══ Given data

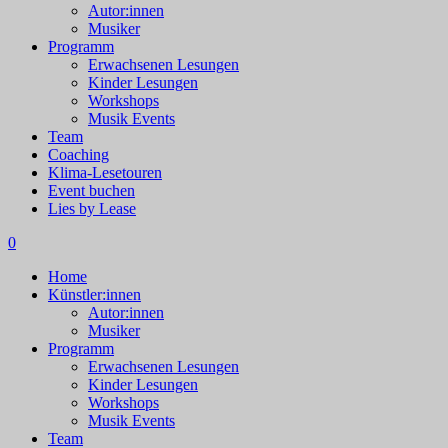
Autor:innen
Musiker
Programm
Erwachsenen Lesungen
Kinder Lesungen
Workshops
Musik Events
Team
Coaching
Klima-Lesetouren
Event buchen
Lies by Lease
0
Home
Künstler:innen
Autor:innen
Musiker
Programm
Erwachsenen Lesungen
Kinder Lesungen
Workshops
Musik Events
Team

════

» What you are asked to do
Nothing but the pictures should be left out when the records are retyped exactly.

» Output of the exercise
Autor:innen
Musiker
Programm
Erwachsenen Lesungen
Kinder Lesungen
Workshops
Musik Events
Team
Coaching
Klima-Lesetouren
Event buchen
Lies by Lease
0
Home
Künstler:innen
Autor:innen
Musiker
Programm
Erwachsenen Lesungen
Kinder Lesungen
Workshops
Musik Events
Team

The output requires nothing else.